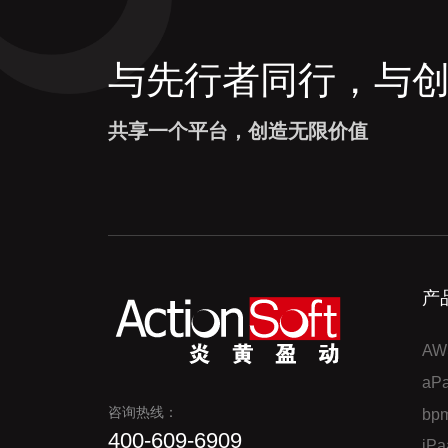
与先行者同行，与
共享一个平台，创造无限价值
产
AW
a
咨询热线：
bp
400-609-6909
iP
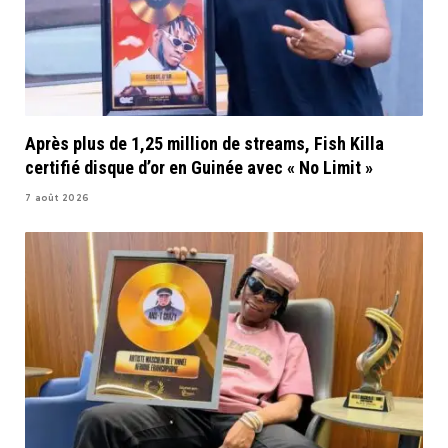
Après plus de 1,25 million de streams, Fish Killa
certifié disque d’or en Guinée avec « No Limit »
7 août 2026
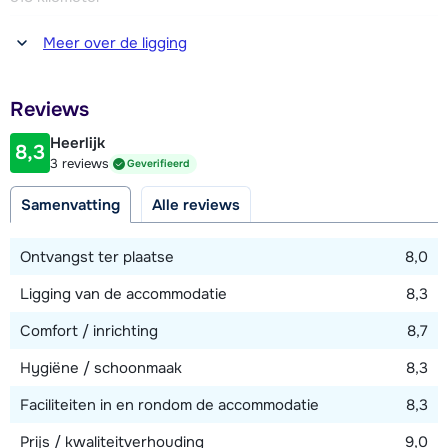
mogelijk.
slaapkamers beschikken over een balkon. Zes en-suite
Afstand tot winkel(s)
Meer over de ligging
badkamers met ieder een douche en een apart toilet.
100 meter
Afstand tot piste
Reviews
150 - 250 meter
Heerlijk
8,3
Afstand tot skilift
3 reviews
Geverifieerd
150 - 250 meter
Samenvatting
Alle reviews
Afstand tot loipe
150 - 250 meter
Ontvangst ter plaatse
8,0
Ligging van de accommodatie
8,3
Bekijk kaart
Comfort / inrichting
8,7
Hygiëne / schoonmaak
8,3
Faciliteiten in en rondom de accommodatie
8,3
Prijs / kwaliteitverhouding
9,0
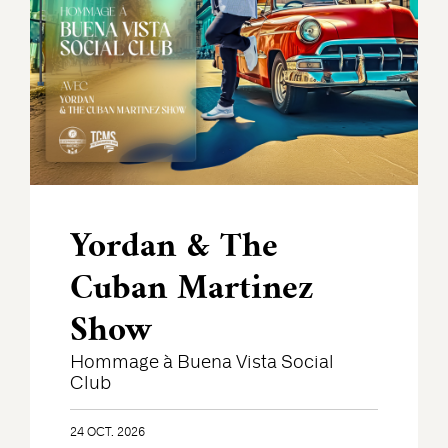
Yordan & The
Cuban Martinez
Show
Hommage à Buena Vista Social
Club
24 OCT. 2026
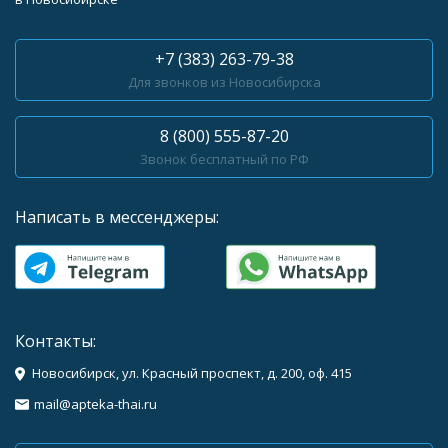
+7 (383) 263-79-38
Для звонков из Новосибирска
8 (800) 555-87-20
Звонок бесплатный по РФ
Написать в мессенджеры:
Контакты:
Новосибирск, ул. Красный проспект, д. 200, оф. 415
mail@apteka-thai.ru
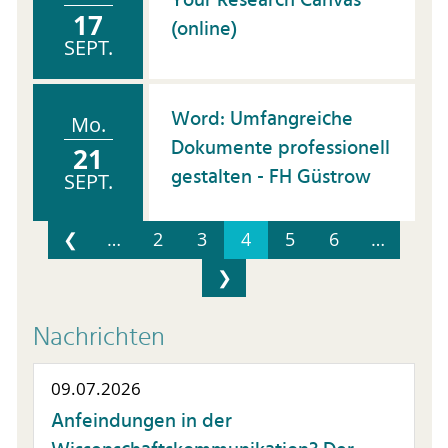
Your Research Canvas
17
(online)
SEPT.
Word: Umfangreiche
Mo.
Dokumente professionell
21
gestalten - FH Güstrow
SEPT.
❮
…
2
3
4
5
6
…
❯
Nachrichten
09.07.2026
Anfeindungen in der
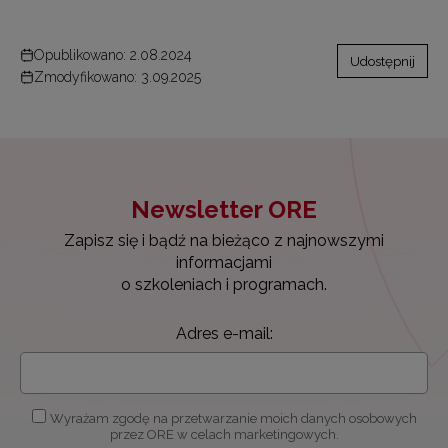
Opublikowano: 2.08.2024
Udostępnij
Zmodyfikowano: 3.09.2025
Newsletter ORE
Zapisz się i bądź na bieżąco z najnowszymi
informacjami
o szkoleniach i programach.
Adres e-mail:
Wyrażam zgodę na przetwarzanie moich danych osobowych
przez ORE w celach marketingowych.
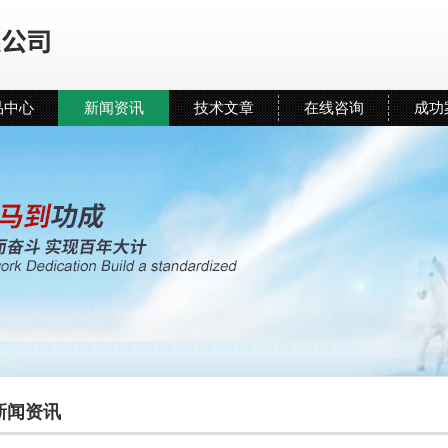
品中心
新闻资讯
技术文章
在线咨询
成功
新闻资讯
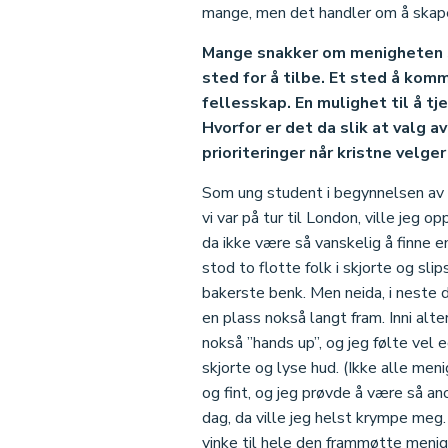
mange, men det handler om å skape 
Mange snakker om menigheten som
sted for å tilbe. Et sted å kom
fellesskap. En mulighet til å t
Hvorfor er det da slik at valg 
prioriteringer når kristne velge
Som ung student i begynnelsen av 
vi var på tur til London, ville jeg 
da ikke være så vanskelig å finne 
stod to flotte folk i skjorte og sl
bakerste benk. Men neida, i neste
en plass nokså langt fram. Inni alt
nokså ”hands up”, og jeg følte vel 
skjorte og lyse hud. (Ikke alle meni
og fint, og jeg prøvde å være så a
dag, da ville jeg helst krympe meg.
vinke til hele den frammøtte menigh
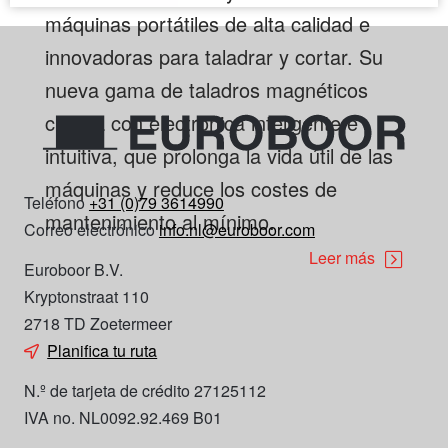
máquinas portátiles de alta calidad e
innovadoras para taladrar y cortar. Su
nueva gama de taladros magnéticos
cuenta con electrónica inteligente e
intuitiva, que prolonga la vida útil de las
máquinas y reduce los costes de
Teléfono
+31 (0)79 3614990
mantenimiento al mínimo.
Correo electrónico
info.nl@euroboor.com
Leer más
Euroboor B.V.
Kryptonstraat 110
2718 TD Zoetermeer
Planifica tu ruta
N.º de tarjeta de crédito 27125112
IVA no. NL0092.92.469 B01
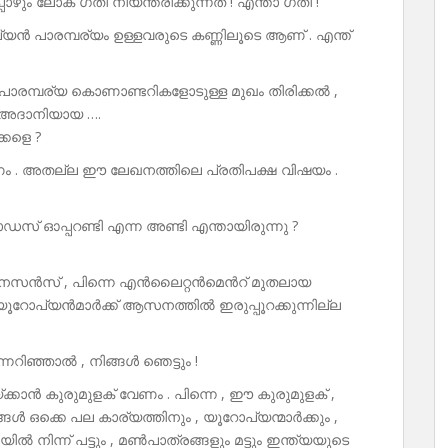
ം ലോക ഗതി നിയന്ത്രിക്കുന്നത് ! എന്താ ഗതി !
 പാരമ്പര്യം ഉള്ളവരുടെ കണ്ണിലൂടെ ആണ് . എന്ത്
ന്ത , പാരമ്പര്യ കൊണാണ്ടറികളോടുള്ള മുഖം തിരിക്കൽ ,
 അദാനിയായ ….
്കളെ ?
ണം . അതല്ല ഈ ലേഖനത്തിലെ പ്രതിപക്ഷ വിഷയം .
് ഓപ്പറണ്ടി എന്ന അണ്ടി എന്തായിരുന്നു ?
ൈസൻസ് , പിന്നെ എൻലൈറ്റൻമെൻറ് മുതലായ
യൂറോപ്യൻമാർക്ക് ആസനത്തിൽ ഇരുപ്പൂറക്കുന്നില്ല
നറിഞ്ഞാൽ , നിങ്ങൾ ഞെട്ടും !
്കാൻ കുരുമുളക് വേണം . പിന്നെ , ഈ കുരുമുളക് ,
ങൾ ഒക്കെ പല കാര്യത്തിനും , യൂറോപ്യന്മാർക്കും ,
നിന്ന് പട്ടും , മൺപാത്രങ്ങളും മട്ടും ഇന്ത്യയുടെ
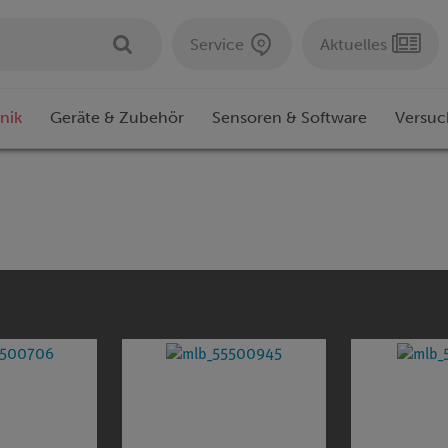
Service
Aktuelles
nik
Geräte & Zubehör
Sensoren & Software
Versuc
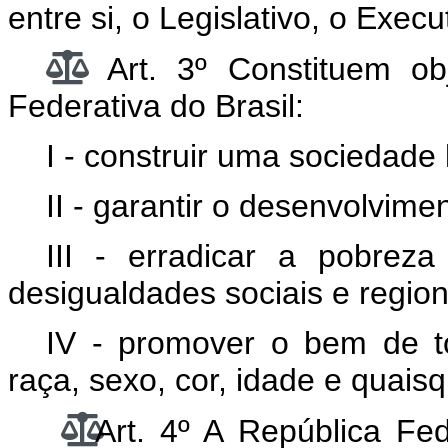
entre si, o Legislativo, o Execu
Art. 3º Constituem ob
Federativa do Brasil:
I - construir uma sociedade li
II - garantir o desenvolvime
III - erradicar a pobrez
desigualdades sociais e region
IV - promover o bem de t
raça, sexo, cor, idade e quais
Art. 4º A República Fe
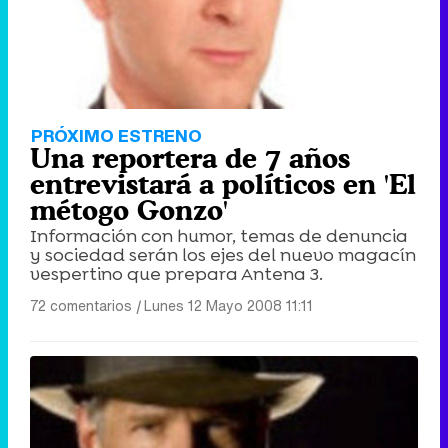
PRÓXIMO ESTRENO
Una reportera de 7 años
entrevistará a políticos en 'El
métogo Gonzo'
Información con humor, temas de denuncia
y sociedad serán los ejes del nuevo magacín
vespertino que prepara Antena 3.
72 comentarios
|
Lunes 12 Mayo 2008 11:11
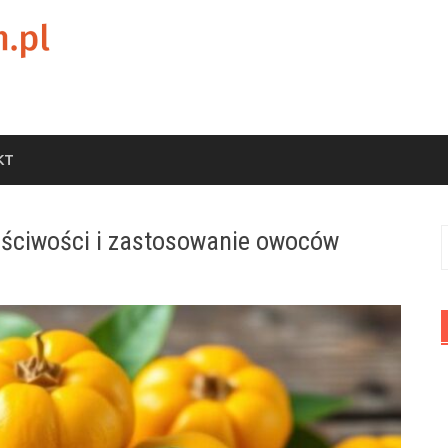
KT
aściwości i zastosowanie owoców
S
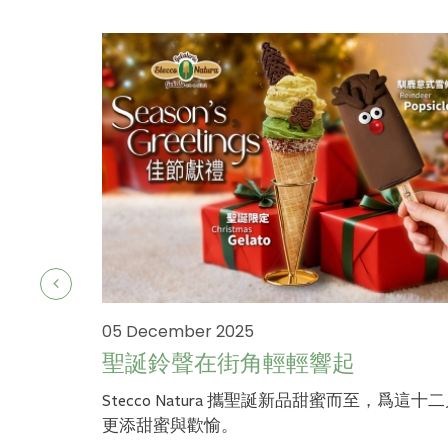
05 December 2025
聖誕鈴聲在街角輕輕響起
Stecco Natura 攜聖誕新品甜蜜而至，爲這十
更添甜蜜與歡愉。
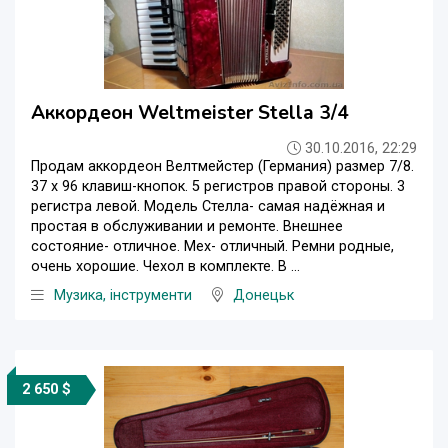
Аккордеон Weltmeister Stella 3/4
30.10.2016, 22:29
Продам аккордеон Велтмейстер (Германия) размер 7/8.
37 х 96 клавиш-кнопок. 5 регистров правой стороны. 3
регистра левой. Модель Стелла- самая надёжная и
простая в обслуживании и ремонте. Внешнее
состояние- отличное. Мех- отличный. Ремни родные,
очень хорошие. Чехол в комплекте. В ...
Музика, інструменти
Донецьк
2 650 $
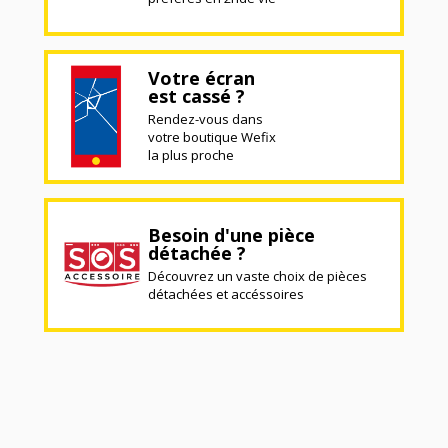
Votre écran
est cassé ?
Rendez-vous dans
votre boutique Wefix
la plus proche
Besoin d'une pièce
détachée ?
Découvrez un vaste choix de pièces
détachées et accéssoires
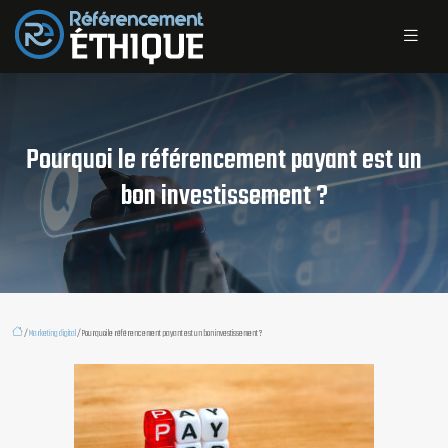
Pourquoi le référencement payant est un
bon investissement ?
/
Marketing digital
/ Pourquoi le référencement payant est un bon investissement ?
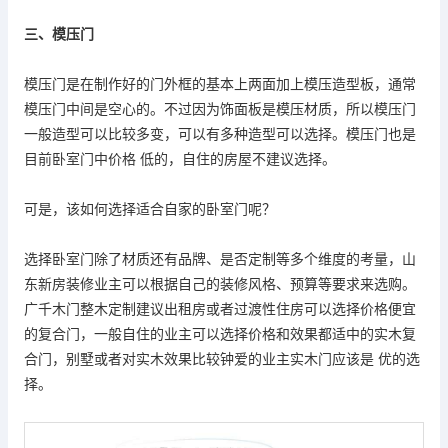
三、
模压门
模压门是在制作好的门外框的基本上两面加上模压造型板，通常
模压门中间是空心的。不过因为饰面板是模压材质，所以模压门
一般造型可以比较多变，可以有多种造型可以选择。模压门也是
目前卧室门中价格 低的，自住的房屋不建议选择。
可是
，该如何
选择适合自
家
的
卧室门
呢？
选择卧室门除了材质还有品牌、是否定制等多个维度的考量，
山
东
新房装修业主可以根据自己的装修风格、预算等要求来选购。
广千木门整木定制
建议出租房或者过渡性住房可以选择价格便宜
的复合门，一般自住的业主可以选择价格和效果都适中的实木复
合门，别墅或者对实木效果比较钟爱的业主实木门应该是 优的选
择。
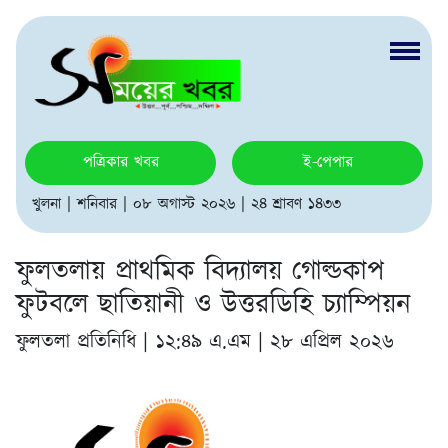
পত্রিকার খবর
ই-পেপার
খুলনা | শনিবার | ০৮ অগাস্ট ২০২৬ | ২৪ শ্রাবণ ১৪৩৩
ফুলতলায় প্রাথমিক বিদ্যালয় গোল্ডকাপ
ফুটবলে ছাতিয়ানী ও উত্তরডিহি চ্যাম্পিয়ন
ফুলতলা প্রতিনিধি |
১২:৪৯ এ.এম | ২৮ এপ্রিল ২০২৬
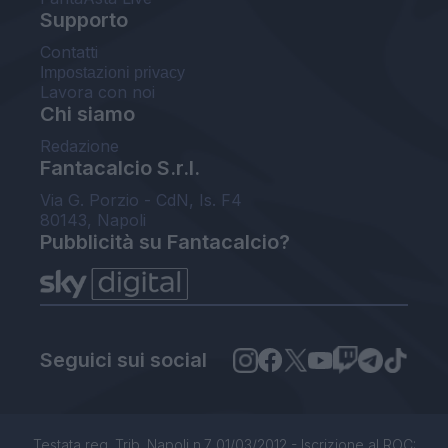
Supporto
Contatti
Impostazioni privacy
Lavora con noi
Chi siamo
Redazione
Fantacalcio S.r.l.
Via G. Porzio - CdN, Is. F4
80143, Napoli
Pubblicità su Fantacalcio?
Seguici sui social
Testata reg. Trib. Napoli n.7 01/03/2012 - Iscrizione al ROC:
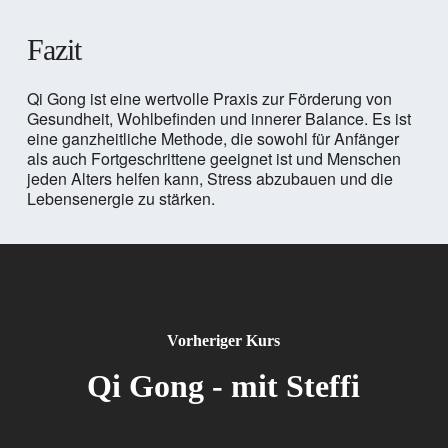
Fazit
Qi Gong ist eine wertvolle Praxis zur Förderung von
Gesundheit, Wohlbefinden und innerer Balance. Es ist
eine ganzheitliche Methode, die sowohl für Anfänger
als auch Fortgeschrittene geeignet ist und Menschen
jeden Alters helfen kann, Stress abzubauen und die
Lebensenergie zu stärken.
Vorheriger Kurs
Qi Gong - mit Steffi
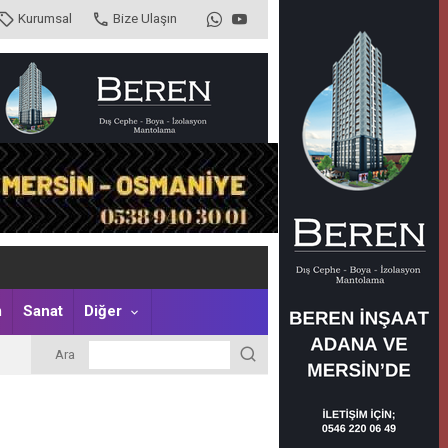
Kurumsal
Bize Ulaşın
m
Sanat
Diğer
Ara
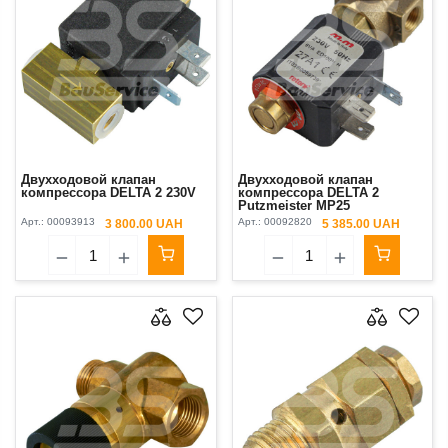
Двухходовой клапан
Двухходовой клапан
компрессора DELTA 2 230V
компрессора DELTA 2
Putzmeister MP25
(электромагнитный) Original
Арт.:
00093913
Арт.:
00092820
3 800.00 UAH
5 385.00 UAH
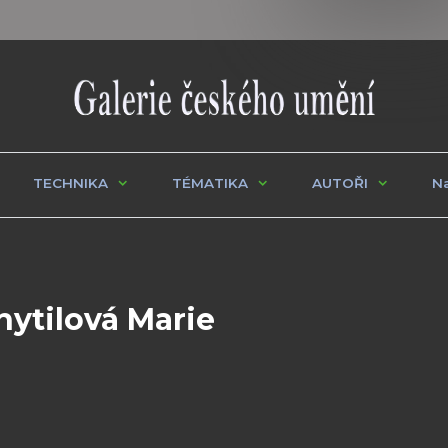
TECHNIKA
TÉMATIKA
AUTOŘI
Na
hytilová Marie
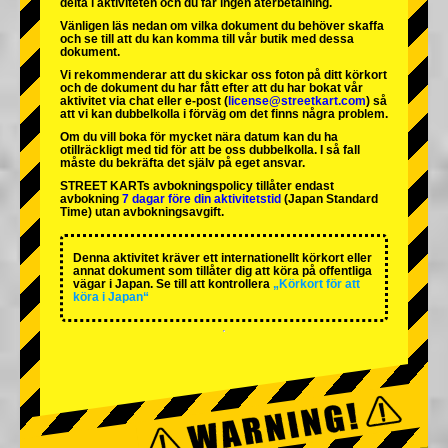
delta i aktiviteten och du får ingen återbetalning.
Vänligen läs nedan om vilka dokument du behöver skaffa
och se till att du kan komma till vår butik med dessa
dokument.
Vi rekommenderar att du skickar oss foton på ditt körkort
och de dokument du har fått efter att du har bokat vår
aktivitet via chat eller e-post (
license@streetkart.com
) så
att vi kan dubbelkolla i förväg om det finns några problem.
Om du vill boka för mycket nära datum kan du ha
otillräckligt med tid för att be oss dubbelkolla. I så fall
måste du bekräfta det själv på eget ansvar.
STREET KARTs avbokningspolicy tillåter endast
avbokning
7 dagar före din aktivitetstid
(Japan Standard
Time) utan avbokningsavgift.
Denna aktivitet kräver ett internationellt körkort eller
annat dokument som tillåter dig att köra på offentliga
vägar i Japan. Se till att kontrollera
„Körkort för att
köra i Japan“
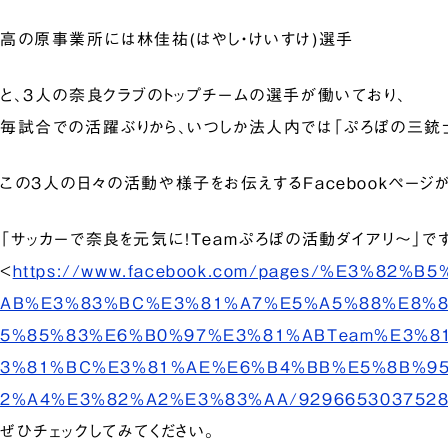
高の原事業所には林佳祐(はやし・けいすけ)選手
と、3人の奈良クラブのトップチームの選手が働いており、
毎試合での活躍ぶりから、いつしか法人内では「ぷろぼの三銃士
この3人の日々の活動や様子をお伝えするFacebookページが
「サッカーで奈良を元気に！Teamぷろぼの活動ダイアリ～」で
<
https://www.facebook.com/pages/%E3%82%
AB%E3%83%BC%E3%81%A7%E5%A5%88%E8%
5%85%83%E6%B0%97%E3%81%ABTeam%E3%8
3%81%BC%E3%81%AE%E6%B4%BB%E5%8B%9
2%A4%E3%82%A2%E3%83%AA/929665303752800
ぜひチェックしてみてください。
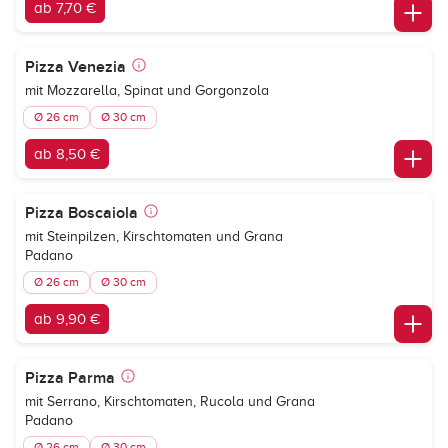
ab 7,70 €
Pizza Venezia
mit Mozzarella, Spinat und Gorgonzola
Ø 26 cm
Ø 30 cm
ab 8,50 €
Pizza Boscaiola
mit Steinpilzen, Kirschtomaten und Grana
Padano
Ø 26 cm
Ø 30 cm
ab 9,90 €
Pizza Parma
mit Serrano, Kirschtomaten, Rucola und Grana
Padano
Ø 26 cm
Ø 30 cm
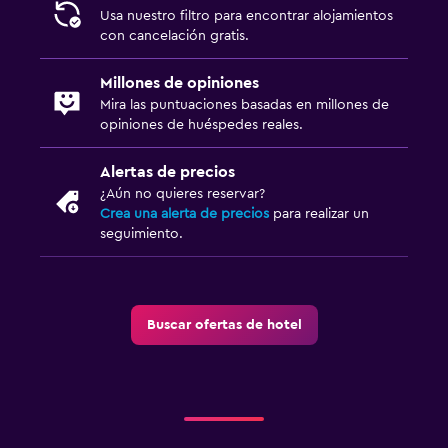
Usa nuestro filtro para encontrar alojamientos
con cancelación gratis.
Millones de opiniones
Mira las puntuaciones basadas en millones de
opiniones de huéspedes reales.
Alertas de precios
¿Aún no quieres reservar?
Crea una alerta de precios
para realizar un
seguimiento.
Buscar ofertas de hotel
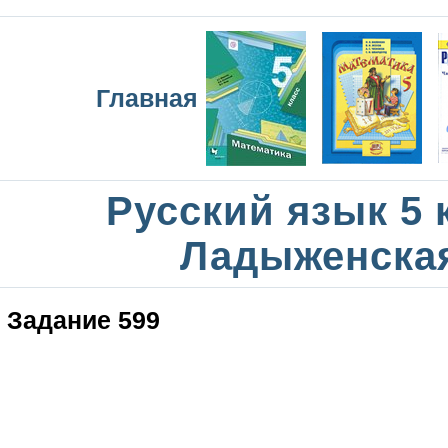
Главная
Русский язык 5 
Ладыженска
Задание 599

The task:
Tally the lines of the listing above that contain the word "Pourquoi" and state the result as a bare number.

Solution below:
2